:: DATA TO EXAMINE
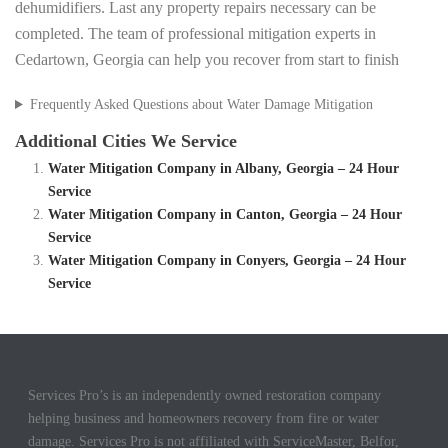
dehumidifiers. Last any property repairs necessary can be
completed. The team of professional mitigation experts in
Cedartown, Georgia can help you recover from start to finish
Frequently Asked Questions about Water Damage Mitigation
Additional Cities We Service
Water Mitigation Company in Albany, Georgia – 24 Hour
Service
Water Mitigation Company in Canton, Georgia – 24 Hour
Service
Water Mitigation Company in Conyers, Georgia – 24 Hour
Service
Services Pro’s is an independently owned restoration company
helping business and homeowners recovery from fire or water
damage. Services Pro is not affiliated with ServiceMaster, Belfor,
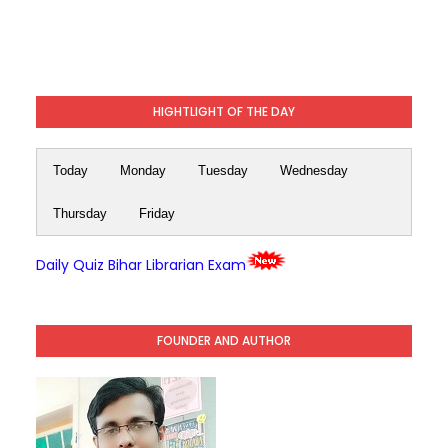
HIGHTLIGHT OF THE DAY
Today
Monday
Tuesday
Wednesday
Thursday
Friday
Daily Quiz Bihar Librarian Exam
FOUNDER AND AUTHOR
::::
Give back all of the data exactly, but not the pictures.

dehumidifiers. Last any property repairs necessary can be
completed. The team of professional mitigation experts in
Cedartown, Georgia can help you recover from start to finish
Frequently Asked Questions about Water Damage Mitigation
Additional Cities We Service
Water Mitigation Company in Albany, Georgia – 24 Hour
Service
Water Mitigation Company in Canton, Georgia – 24 Hour
Service
Water Mitigation Company in Conyers, Georgia – 24 Hour
Service
Services Pro’s is an independently owned restoration company
helping business and homeowners recovery from fire or water
damage. Services Pro is not affiliated with ServiceMaster, Belfor,
HIGHTLIGHT OF THE DAY
Today
Monday
Tuesday
Wednesday
Thursday
Friday
Daily Quiz Bihar Librarian Exam
FOUNDER AND AUTHOR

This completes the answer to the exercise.